The dispersion of distal retinal pigment under illumination or during the day is likely to be mediated by the pigment dispersing hormone (PDH), an octadecapeptide (Fernlund, 1976) that is also stored in the sinus gland and released by light acting on extra-retinal photoreceptors (Aréchiga et al. 1985). PDH content in the crayfish eyestalk is higher during the day than at night (Aréchiga and Mena, 1975). PDH-like immunopositive neurones have also been identified in the lamina ganglionaris (Mangerich et al. 1987), in the region where the RPCH-like immunopositive neurones branch.
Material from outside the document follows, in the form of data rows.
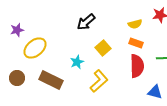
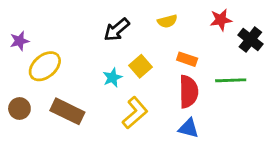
yellow semicircle: (135, 24) -> (167, 21), moved
cyan star: (77, 62) -> (112, 78), moved
blue triangle: (155, 92) -> (188, 128), moved

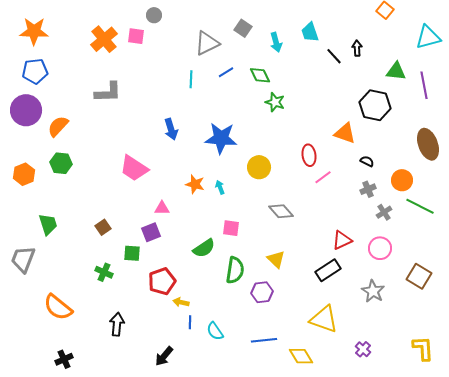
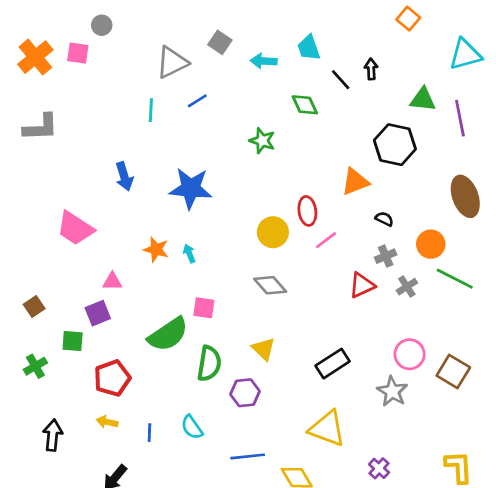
cyan arrow: (276, 42) -> (264, 61), turned 108
green diamond: (260, 75) -> (305, 105), moved
orange triangle: (345, 133) -> (355, 182), turned -40
yellow circle: (259, 167) -> (273, 232), moved
red triangle: (342, 240) -> (362, 285), moved
green semicircle: (204, 248) -> (168, 334), size x1.4
pink circle: (380, 248) -> (410, 354), moved
green cross: (104, 272) -> (35, 366), turned 36
yellow arrow: (181, 302) -> (107, 422), moved
cyan semicircle: (215, 331) -> (192, 427), moved

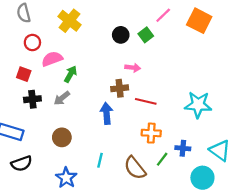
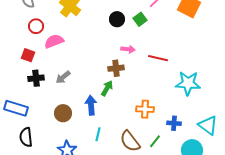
green arrow: (71, 74) -> (107, 88), moved
red line: (146, 101) -> (158, 58), moved
blue arrow: (107, 113) -> (91, 105), moved
green line: (162, 159) -> (155, 141), moved
black semicircle: (22, 164) -> (26, 137), turned 102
It is, therefore, a plausible assumption that the photomechanical responses of the distal pigment are mediated by two neuroendocrine reflexes. The first, triggered by light, presumably acts through extra-retinal photoreceptors (Cortés and Aréchiga, 1984), resulting in the release of PDH and promoting distal pigment dispersion. The second reflex would be triggered by darkness and mediated by RPCH release, resulting in retraction of the distal pigment. The observed circadian rhythm of distal pigment migration would then be a consequence of the circadian rhythmicity of PDH and RPCH secretion. More detailed studies are necessary to validate this hypothesis.

From the results reported here, the effects of RPCH on the circadian rhythm of ERG amplitude appear to be of a modulatory nature on the retinal effectors of the rhythm. Since no phase shifts could be detected in the circadian rhythm of ERG amplitude, a direct action on the site of generation of circadian rhythmicity seems unlikely.